Top of Exercise input

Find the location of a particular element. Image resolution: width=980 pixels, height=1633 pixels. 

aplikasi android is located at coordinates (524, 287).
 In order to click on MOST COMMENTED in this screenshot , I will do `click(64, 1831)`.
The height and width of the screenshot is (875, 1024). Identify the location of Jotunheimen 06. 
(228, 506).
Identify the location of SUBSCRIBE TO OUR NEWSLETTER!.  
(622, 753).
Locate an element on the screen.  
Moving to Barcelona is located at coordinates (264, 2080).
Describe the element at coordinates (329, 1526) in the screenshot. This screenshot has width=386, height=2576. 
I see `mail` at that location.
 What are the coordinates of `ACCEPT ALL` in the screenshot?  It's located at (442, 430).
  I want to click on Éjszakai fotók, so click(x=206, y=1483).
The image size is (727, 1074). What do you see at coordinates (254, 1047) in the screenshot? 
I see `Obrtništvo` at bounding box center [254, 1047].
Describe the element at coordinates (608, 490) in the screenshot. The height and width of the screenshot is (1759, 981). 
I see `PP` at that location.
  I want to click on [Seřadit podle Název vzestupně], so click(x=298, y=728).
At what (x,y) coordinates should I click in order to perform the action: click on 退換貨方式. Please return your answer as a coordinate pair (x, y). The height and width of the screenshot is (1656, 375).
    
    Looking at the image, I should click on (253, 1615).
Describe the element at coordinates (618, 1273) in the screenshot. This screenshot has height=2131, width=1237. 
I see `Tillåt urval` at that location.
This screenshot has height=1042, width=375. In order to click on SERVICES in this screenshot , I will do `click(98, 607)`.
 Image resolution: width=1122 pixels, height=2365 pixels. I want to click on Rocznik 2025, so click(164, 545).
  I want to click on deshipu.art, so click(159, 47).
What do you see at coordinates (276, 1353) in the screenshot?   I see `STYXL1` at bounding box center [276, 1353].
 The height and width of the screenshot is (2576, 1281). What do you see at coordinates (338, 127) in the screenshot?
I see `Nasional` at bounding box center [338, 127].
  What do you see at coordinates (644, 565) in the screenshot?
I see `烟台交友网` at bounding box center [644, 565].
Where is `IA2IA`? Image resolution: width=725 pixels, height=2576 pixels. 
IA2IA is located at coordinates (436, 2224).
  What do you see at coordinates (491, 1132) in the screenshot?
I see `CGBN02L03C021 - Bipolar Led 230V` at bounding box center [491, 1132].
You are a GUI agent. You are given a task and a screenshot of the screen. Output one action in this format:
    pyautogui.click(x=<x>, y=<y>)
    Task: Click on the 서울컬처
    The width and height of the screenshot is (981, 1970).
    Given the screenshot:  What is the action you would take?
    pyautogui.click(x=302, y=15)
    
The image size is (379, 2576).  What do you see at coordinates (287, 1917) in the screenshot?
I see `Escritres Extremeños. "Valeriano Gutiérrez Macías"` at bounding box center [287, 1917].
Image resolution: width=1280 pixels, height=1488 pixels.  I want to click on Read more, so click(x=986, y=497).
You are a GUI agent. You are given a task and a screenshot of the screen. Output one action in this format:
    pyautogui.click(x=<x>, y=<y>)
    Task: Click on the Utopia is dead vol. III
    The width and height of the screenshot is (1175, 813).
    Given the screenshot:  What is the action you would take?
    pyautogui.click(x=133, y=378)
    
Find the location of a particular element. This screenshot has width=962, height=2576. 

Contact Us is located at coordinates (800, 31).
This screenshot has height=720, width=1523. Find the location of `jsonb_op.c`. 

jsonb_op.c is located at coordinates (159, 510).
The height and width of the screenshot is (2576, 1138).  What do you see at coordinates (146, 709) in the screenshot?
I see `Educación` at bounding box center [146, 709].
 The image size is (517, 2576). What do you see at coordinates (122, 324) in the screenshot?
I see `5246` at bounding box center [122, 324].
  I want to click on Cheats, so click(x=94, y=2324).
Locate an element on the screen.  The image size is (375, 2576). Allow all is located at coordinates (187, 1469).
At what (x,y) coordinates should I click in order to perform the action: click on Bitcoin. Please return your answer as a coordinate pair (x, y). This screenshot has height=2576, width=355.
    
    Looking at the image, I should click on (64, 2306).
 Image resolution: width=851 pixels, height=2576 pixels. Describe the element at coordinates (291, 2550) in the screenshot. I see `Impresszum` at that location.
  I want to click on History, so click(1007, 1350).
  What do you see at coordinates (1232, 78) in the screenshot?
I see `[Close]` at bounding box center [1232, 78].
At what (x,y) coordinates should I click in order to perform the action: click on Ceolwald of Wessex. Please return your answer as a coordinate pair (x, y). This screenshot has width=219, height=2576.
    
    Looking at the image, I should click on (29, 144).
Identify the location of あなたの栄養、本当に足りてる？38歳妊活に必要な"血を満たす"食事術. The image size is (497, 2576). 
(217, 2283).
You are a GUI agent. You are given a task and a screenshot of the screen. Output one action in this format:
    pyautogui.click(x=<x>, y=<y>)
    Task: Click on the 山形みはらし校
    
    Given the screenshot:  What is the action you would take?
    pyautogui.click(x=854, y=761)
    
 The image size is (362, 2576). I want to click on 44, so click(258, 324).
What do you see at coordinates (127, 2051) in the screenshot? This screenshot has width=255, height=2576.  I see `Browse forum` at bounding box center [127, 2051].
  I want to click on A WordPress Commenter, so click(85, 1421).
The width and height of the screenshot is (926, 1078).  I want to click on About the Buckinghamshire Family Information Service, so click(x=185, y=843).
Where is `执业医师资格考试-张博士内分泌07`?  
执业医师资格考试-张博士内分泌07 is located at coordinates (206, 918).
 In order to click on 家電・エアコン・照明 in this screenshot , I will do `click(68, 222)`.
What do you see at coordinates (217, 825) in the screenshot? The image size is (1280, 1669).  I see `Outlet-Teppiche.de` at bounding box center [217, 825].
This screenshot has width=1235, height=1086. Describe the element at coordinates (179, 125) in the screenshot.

Bottom of Exercise input

# Problem to solve
The entries above must be transcribed word for word.

# Response area
Find the location of a particular element. Image resolution: width=980 pixels, height=1633 pixels. 

aplikasi android is located at coordinates (524, 287).
 In order to click on MOST COMMENTED in this screenshot , I will do `click(64, 1831)`.
The height and width of the screenshot is (875, 1024). Identify the location of Jotunheimen 06. 
(228, 506).
Identify the location of SUBSCRIBE TO OUR NEWSLETTER!.  
(622, 753).
Locate an element on the screen.  
Moving to Barcelona is located at coordinates (264, 2080).
Describe the element at coordinates (329, 1526) in the screenshot. This screenshot has width=386, height=2576. 
I see `mail` at that location.
 What are the coordinates of `ACCEPT ALL` in the screenshot?  It's located at (442, 430).
  I want to click on Éjszakai fotók, so click(x=206, y=1483).
The image size is (727, 1074). What do you see at coordinates (254, 1047) in the screenshot? 
I see `Obrtništvo` at bounding box center [254, 1047].
Describe the element at coordinates (608, 490) in the screenshot. The height and width of the screenshot is (1759, 981). 
I see `PP` at that location.
  I want to click on [Seřadit podle Název vzestupně], so click(x=298, y=728).
At what (x,y) coordinates should I click in order to perform the action: click on 退換貨方式. Please return your answer as a coordinate pair (x, y). The height and width of the screenshot is (1656, 375).
    
    Looking at the image, I should click on (253, 1615).
Describe the element at coordinates (618, 1273) in the screenshot. This screenshot has height=2131, width=1237. 
I see `Tillåt urval` at that location.
This screenshot has height=1042, width=375. In order to click on SERVICES in this screenshot , I will do `click(98, 607)`.
 Image resolution: width=1122 pixels, height=2365 pixels. I want to click on Rocznik 2025, so click(164, 545).
  I want to click on deshipu.art, so click(159, 47).
What do you see at coordinates (276, 1353) in the screenshot?   I see `STYXL1` at bounding box center [276, 1353].
 The height and width of the screenshot is (2576, 1281). What do you see at coordinates (338, 127) in the screenshot?
I see `Nasional` at bounding box center [338, 127].
  What do you see at coordinates (644, 565) in the screenshot?
I see `烟台交友网` at bounding box center [644, 565].
Where is `IA2IA`? Image resolution: width=725 pixels, height=2576 pixels. 
IA2IA is located at coordinates (436, 2224).
  What do you see at coordinates (491, 1132) in the screenshot?
I see `CGBN02L03C021 - Bipolar Led 230V` at bounding box center [491, 1132].
You are a GUI agent. You are given a task and a screenshot of the screen. Output one action in this format:
    pyautogui.click(x=<x>, y=<y>)
    Task: Click on the 서울컬처
    The width and height of the screenshot is (981, 1970).
    Given the screenshot:  What is the action you would take?
    pyautogui.click(x=302, y=15)
    
The image size is (379, 2576).  What do you see at coordinates (287, 1917) in the screenshot?
I see `Escritres Extremeños. "Valeriano Gutiérrez Macías"` at bounding box center [287, 1917].
Image resolution: width=1280 pixels, height=1488 pixels.  I want to click on Read more, so click(x=986, y=497).
You are a GUI agent. You are given a task and a screenshot of the screen. Output one action in this format:
    pyautogui.click(x=<x>, y=<y>)
    Task: Click on the Utopia is dead vol. III
    The width and height of the screenshot is (1175, 813).
    Given the screenshot:  What is the action you would take?
    pyautogui.click(x=133, y=378)
    
Find the location of a particular element. This screenshot has width=962, height=2576. 

Contact Us is located at coordinates (800, 31).
This screenshot has height=720, width=1523. Find the location of `jsonb_op.c`. 

jsonb_op.c is located at coordinates (159, 510).
The height and width of the screenshot is (2576, 1138).  What do you see at coordinates (146, 709) in the screenshot?
I see `Educación` at bounding box center [146, 709].
 The image size is (517, 2576). What do you see at coordinates (122, 324) in the screenshot?
I see `5246` at bounding box center [122, 324].
  I want to click on Cheats, so click(x=94, y=2324).
Locate an element on the screen.  The image size is (375, 2576). Allow all is located at coordinates (187, 1469).
At what (x,y) coordinates should I click in order to perform the action: click on Bitcoin. Please return your answer as a coordinate pair (x, y). This screenshot has height=2576, width=355.
    
    Looking at the image, I should click on (64, 2306).
 Image resolution: width=851 pixels, height=2576 pixels. Describe the element at coordinates (291, 2550) in the screenshot. I see `Impresszum` at that location.
  I want to click on History, so click(1007, 1350).
  What do you see at coordinates (1232, 78) in the screenshot?
I see `[Close]` at bounding box center [1232, 78].
At what (x,y) coordinates should I click in order to perform the action: click on Ceolwald of Wessex. Please return your answer as a coordinate pair (x, y). This screenshot has width=219, height=2576.
    
    Looking at the image, I should click on (29, 144).
Identify the location of あなたの栄養、本当に足りてる？38歳妊活に必要な"血を満たす"食事術. The image size is (497, 2576). 
(217, 2283).
You are a GUI agent. You are given a task and a screenshot of the screen. Output one action in this format:
    pyautogui.click(x=<x>, y=<y>)
    Task: Click on the 山形みはらし校
    
    Given the screenshot:  What is the action you would take?
    pyautogui.click(x=854, y=761)
    
 The image size is (362, 2576). I want to click on 44, so click(258, 324).
What do you see at coordinates (127, 2051) in the screenshot? This screenshot has width=255, height=2576.  I see `Browse forum` at bounding box center [127, 2051].
  I want to click on A WordPress Commenter, so click(85, 1421).
The width and height of the screenshot is (926, 1078).  I want to click on About the Buckinghamshire Family Information Service, so click(x=185, y=843).
Where is `执业医师资格考试-张博士内分泌07`?  
执业医师资格考试-张博士内分泌07 is located at coordinates (206, 918).
 In order to click on 家電・エアコン・照明 in this screenshot , I will do `click(68, 222)`.
What do you see at coordinates (217, 825) in the screenshot? The image size is (1280, 1669).  I see `Outlet-Teppiche.de` at bounding box center [217, 825].
This screenshot has width=1235, height=1086. Describe the element at coordinates (179, 125) in the screenshot.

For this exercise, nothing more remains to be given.